Exercise objective: Could the records be returned exactly, with the pictures left out?

Page images and extracted text
***

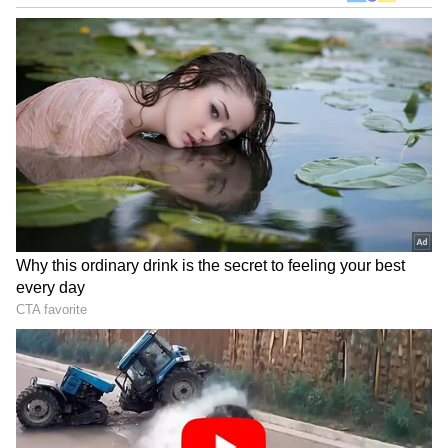
Related Articles
DOWNLOAD APP
ಇಂಧನ ಪೂರೈಕೆಯಲ್ಲಿ ಕೇಂದ್ರದಿಂದ ಕರ್ನಾಟಕಕ್ಕೆ
ತಾರತಮ್ಯ: ಸಚಿವ ಕೆ.ಎಚ್‌.ಮುನಿಯಪ್ಪ ಬೇಸರ
RECOMMENDED STORIES
ಹಳ್ಳಿಯ ಜನರು ಅಡುಗೆಗೆ ಸೌದೆ ಬಳಸಿ - ನಗರ ಜನರು
ಎಲೆಕ್ಟ್ರಿಕ್‌ ಸ್ಟವ್ ಉಪಯೋಗಿಸಿ : ಮುನಿಯಪ್ಪ
ರೇಣುಕಾಸ್ವಾಮಿ ಕೇಸ್‌ನಲ್ಲಿ ಟ್ವಿಸ್ಟ್:
ವಿಜಯಪುರ ಉಪ ನೋಂದಣಿ
ಶವ ಸಾಗಿಸಿದ್ದ ಸ್ಕಾರ್ಪಿಯೋ
ಕಚೇರಿ ಮೇಲೆ ಲೋಕಾಯುಕ್ತ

***

Task response:
Related Articles
DOWNLOAD APP
ಇಂಧನ ಪೂರೈಕೆಯಲ್ಲಿ ಕೇಂದ್ರದಿಂದ ಕರ್ನಾಟಕಕ್ಕೆ
ತಾರತಮ್ಯ: ಸಚಿವ ಕೆ.ಎಚ್‌.ಮುನಿಯಪ್ಪ ಬೇಸರ
RECOMMENDED STORIES
ಹಳ್ಳಿಯ ಜನರು ಅಡುಗೆಗೆ ಸೌದೆ ಬಳಸಿ - ನಗರ ಜನರು
ಎಲೆಕ್ಟ್ರಿಕ್‌ ಸ್ಟವ್ ಉಪಯೋಗಿಸಿ : ಮುನಿಯಪ್ಪ
ರೇಣುಕಾಸ್ವಾಮಿ ಕೇಸ್‌ನಲ್ಲಿ ಟ್ವಿಸ್ಟ್:
ವಿಜಯಪುರ ಉಪ ನೋಂದಣಿ
ಶವ ಸಾಗಿಸಿದ್ದ ಸ್ಕಾರ್ಪಿಯೋ
ಕಚೇರಿ ಮೇಲೆ ಲೋಕಾಯುಕ್ತ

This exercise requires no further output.